- Born: Augusts Zagorskis January 1900 Eisāgi, Russian Empire
- Died: 1963 (aged 62–63) Eisāgi, Latvian SSR
- Known for: Ceramics
- Movement: Latgalian ceramics

= Augusts Zagorskis =

Latgalian ceramicist

Augusts Zagorskis (1900 – 1963) was a Latvian and Latgalian ceramicist.

==Biography==
Augusts Zagorskis was born at Eisāgi village in the modern-day Rušona Parish, Russian Empire in 1900. His brother Julians was also a well-known Latgalian ceramicist. His son Vaclavs continued the family tradition.
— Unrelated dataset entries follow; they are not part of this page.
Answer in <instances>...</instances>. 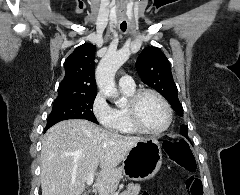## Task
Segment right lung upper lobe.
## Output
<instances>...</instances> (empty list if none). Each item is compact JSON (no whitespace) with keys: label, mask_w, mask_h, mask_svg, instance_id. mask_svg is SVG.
Returning <instances> with one entry per match:
<instances>
[{"label":"right lung upper lobe","mask_w":240,"mask_h":195,"mask_svg":"<svg viewBox=\"0 0 240 195\" xmlns=\"http://www.w3.org/2000/svg\"><path fill=\"white\" fill-rule=\"evenodd\" d=\"M96 46L85 43L65 61V77L59 85L58 96H96L94 57Z\"/></svg>","instance_id":"cb5924a9"}]
</instances>
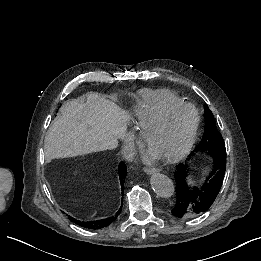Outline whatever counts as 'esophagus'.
<instances>
[{
	"label": "esophagus",
	"mask_w": 261,
	"mask_h": 261,
	"mask_svg": "<svg viewBox=\"0 0 261 261\" xmlns=\"http://www.w3.org/2000/svg\"><path fill=\"white\" fill-rule=\"evenodd\" d=\"M144 171L146 174H151V173L154 174V173L158 172L159 170L155 167H145Z\"/></svg>",
	"instance_id": "obj_1"
}]
</instances>
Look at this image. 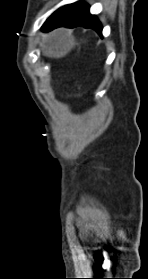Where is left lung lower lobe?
Returning <instances> with one entry per match:
<instances>
[{
  "mask_svg": "<svg viewBox=\"0 0 148 279\" xmlns=\"http://www.w3.org/2000/svg\"><path fill=\"white\" fill-rule=\"evenodd\" d=\"M83 26L92 28L102 34V25L98 18L89 13V5L85 2H76L63 6L55 11L42 26V31L48 32L58 27L74 28Z\"/></svg>",
  "mask_w": 148,
  "mask_h": 279,
  "instance_id": "0a47b994",
  "label": "left lung lower lobe"
}]
</instances>
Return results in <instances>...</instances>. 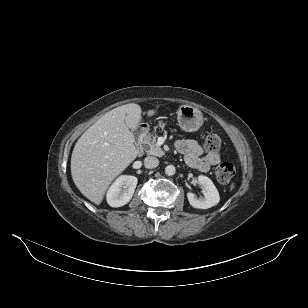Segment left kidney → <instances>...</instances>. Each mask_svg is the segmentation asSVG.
I'll list each match as a JSON object with an SVG mask.
<instances>
[{
  "label": "left kidney",
  "instance_id": "1",
  "mask_svg": "<svg viewBox=\"0 0 308 308\" xmlns=\"http://www.w3.org/2000/svg\"><path fill=\"white\" fill-rule=\"evenodd\" d=\"M198 181L204 188V198H197L195 194L188 192L187 198L190 205L198 209H208L217 205L220 201V196L211 179L200 175Z\"/></svg>",
  "mask_w": 308,
  "mask_h": 308
}]
</instances>
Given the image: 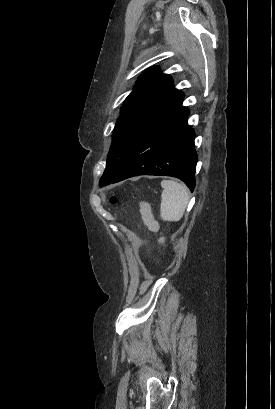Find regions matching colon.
I'll list each match as a JSON object with an SVG mask.
<instances>
[{"mask_svg":"<svg viewBox=\"0 0 275 409\" xmlns=\"http://www.w3.org/2000/svg\"><path fill=\"white\" fill-rule=\"evenodd\" d=\"M111 204L115 205L116 204V199L115 198H111Z\"/></svg>","mask_w":275,"mask_h":409,"instance_id":"obj_1","label":"colon"}]
</instances>
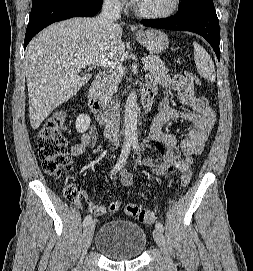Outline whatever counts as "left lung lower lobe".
I'll return each mask as SVG.
<instances>
[{"label": "left lung lower lobe", "instance_id": "obj_1", "mask_svg": "<svg viewBox=\"0 0 253 271\" xmlns=\"http://www.w3.org/2000/svg\"><path fill=\"white\" fill-rule=\"evenodd\" d=\"M142 23L147 27L197 33L210 43L220 60V29L213 0L202 1L200 7L187 13L178 11L169 18L143 20Z\"/></svg>", "mask_w": 253, "mask_h": 271}]
</instances>
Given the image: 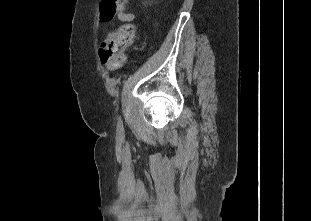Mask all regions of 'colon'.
<instances>
[{"label": "colon", "instance_id": "5ec220e1", "mask_svg": "<svg viewBox=\"0 0 311 221\" xmlns=\"http://www.w3.org/2000/svg\"><path fill=\"white\" fill-rule=\"evenodd\" d=\"M129 0H105L102 2L99 22H111L113 17H122L123 6ZM136 25L133 22L124 23L119 28L109 31L101 44L99 54L109 70L121 67L124 61L123 54L129 48L135 37Z\"/></svg>", "mask_w": 311, "mask_h": 221}]
</instances>
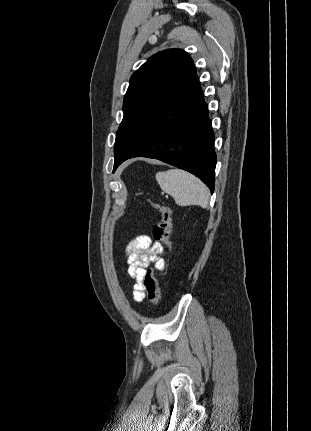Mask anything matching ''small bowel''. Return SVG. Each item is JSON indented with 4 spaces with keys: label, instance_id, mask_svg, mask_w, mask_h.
Listing matches in <instances>:
<instances>
[{
    "label": "small bowel",
    "instance_id": "c3829d8e",
    "mask_svg": "<svg viewBox=\"0 0 311 431\" xmlns=\"http://www.w3.org/2000/svg\"><path fill=\"white\" fill-rule=\"evenodd\" d=\"M163 247L159 242H153L150 236L140 235L133 238L127 245L125 255L128 262V273L136 280L133 284V298L140 302L145 296L143 276L146 268L153 262L161 271L167 270V265L159 255Z\"/></svg>",
    "mask_w": 311,
    "mask_h": 431
}]
</instances>
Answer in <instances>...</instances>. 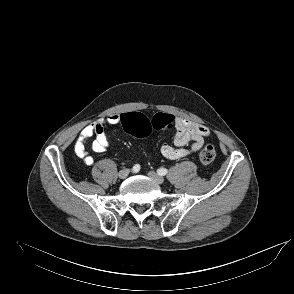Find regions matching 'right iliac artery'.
Returning <instances> with one entry per match:
<instances>
[{"instance_id": "1", "label": "right iliac artery", "mask_w": 294, "mask_h": 294, "mask_svg": "<svg viewBox=\"0 0 294 294\" xmlns=\"http://www.w3.org/2000/svg\"><path fill=\"white\" fill-rule=\"evenodd\" d=\"M139 170H140V165L136 164L133 166V169H132L133 173H137L139 172Z\"/></svg>"}]
</instances>
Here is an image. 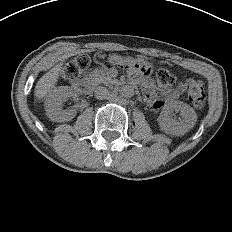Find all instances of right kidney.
Returning a JSON list of instances; mask_svg holds the SVG:
<instances>
[{
  "mask_svg": "<svg viewBox=\"0 0 232 232\" xmlns=\"http://www.w3.org/2000/svg\"><path fill=\"white\" fill-rule=\"evenodd\" d=\"M76 93L71 87L59 86L52 89L45 98L46 115L51 121L62 123L72 120L76 116V110L62 109L63 102L74 97Z\"/></svg>",
  "mask_w": 232,
  "mask_h": 232,
  "instance_id": "1",
  "label": "right kidney"
}]
</instances>
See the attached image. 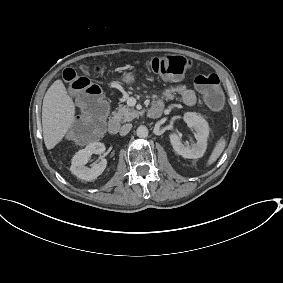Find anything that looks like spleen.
<instances>
[{
    "label": "spleen",
    "mask_w": 283,
    "mask_h": 283,
    "mask_svg": "<svg viewBox=\"0 0 283 283\" xmlns=\"http://www.w3.org/2000/svg\"><path fill=\"white\" fill-rule=\"evenodd\" d=\"M226 146V141L224 138H220L214 148V150L212 151L211 156L209 157L208 160V165H211L212 163H214L218 157L221 155V153L223 152L224 148Z\"/></svg>",
    "instance_id": "1"
}]
</instances>
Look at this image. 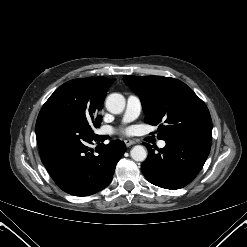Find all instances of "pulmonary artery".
Here are the masks:
<instances>
[{
  "label": "pulmonary artery",
  "mask_w": 247,
  "mask_h": 247,
  "mask_svg": "<svg viewBox=\"0 0 247 247\" xmlns=\"http://www.w3.org/2000/svg\"><path fill=\"white\" fill-rule=\"evenodd\" d=\"M141 101L139 99L138 96L136 95H129L127 97V104H126V109L123 115V122L127 123V122H131L133 120H135L136 118H138V116L141 113ZM166 143L163 140H160L158 142V146L160 148L165 147Z\"/></svg>",
  "instance_id": "pulmonary-artery-1"
}]
</instances>
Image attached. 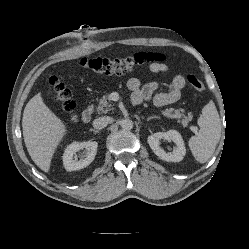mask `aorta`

Zagorskis, alongside Andrejs Paulāns, Polikarps Vilcāns and others, was one of the Latgalian ceramicists that was represented in 1957 Silajāņi ceramics exhibition in Rīga, organized by Jānis Pujāts. In later years, his works were selected for the exhibitions in Latvian SSR and abroad, in Moscow, Soviet Union and Poland.

Zagorskis died in 1963. He is buried in the Eisāgi cemetery.

His works are in the collections of Rainis Museum in Jasmuiža Manor and Latgale Culture and History Museum.